The discussion above is futurology. We cannot be certain how the Internet will evolve. However, history teaches us several lessons. One is that the growing storage and communication capacities will be used, often in unexpected ways.
Another important lesson is that the value of the myriad social interactions has often been underestimated.
Sociability was frequently dismissed as idle gossip, and especially in the early days of the telephone, was actively discouraged.
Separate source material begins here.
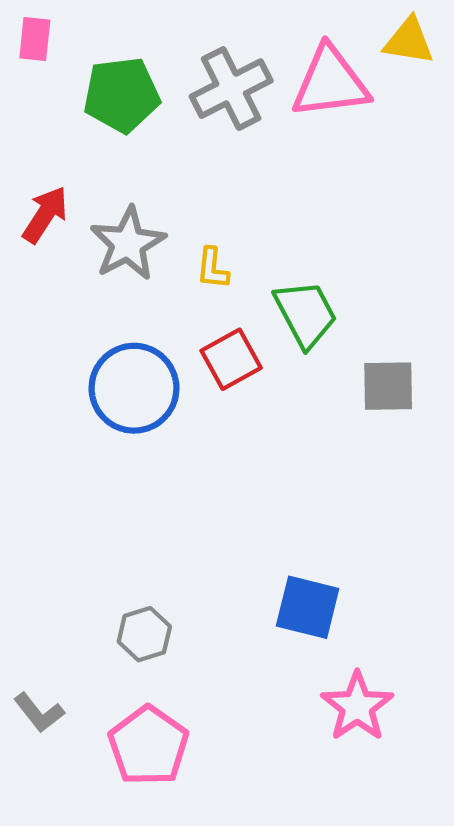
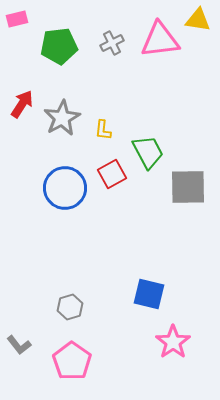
pink rectangle: (35, 39) -> (17, 19), turned 70
gray cross: (231, 89) -> (112, 43), size x0.6
gray square: (388, 386) -> (188, 187), size x1.4

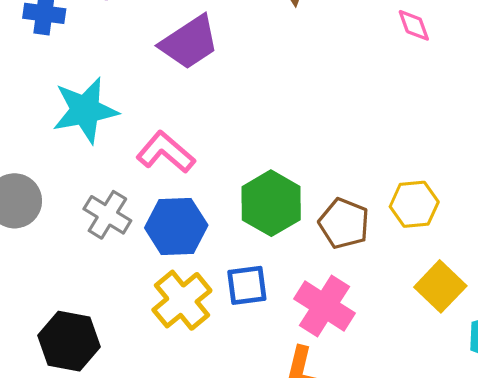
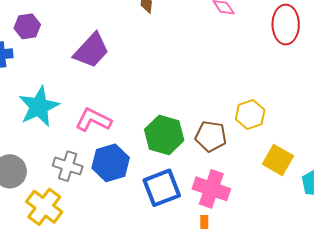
blue square: (247, 285) -> (162, 188), size x1.4
yellow cross: (182, 300) -> (44, 207), moved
Yet the most successful communication technologies, the mail and the telephone, reached their full potential only when they embraced sociability and those "useless calls" as their goal [Fischer]. That seemingly idle chit-chat not only provided direct revenues, but it encouraged the diffusion of the corresponding technology, and made it more useful for commercial and other applications. Such social interaction frequently function to grease the wheels of commerce.
Whether content is king or not has direct relevance for the question of whether the Internet will continue to be an open network, or whether it will be balkanized. If content were to dominate, then the Internet would be primarily a broadcast network. With value proportional to the number of users, there would be few inherent advantages to an open network.
Content has never been king, it is not king now, and is unlikely to ever be king. The Internet has done quite well without content, and can continue to flourish without it. Content will have a place on the Internet, possibly a substantial place. However, its place will likely be subordinate to that of business and personal communication."
Andrew Odlyzko.
Nevertheless Content IS the Internet.
The first and massive "Broadband boom" came with Napster and file sharing.
The real Mass Market of connectivity bloomed when there was content to deliver.
And in "pure Internet style" was not a central broadcasted content, but an "end to end" broadcasted content.
The Internet for its nature is an "End to End" network and the very succesful broadcasting will be an "end to end" broadcasting.
High compression, multicasting, new generation Set Top Boxes, will see the dawn of a new way of broadcasting, the birth of a new figure of broadcaster.
The content will be a copyrighted Mp3 or the last electronic song of the unknown artist, or the last song of the famous singer.
We will see the dawn of the new Era where the publishers, the Music Labels,the movie distributions will slowly either disappear or change their role.
The artist will earn the biggest part of his creative production.
The Internet will allow him to sell his creation at a fraction of its actual price with and increase of his profits.
The profit will be close to the revenue, so close as to have almost the same meaning.